Anna Maria and the other girl clear away our plates. We move onto the next course and I realize what it is that’s so strange about Marion’s parties: when her friends talk, no one actually connects with what anyone else says. Sometimes their comments are sort of related but there is no interaction, no reply. People just politely wait for a pause and then stick their oar in. It is as if they are in competition with each other, trying to dominate the conversation.

“New York was terribly hot last week. We hardly went outside. To the opera once and to a party at Vanora Fielding’s.”

“The only city I visit in the summer is London. I would never go to New York during July or August.”

“But you must have been to Judy’s new apartment there?”

“If you want to see Judy you
have
to go to New York. She never comes here, she hates Paris and London. I just think she hates Europe altogether.”
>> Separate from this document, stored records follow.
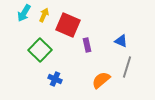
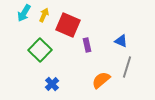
blue cross: moved 3 px left, 5 px down; rotated 24 degrees clockwise
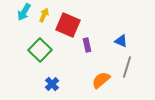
cyan arrow: moved 1 px up
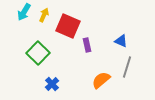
red square: moved 1 px down
green square: moved 2 px left, 3 px down
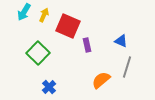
blue cross: moved 3 px left, 3 px down
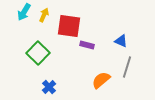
red square: moved 1 px right; rotated 15 degrees counterclockwise
purple rectangle: rotated 64 degrees counterclockwise
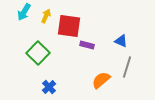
yellow arrow: moved 2 px right, 1 px down
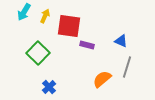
yellow arrow: moved 1 px left
orange semicircle: moved 1 px right, 1 px up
“We went to an amazing club in Paris last weekend—go-go dancers, boys and girls. You’ll never guess who we met there. Peter Katzberg. Oh, you remember Peter Katzberg, you must do. Can you imagine it? Darling Peter in this crazy club?”

“Peter Katzberg decorated Petronella Bywater’s first home. You must know it, off Cadogan Square. Petronella hated it so much she sold it immediately and stayed with her parents in Venice until she found somewhere else. That cute kid, what was his name? Kevin? He picked up the search fee—£10,000, so the woman he used to live with told me.”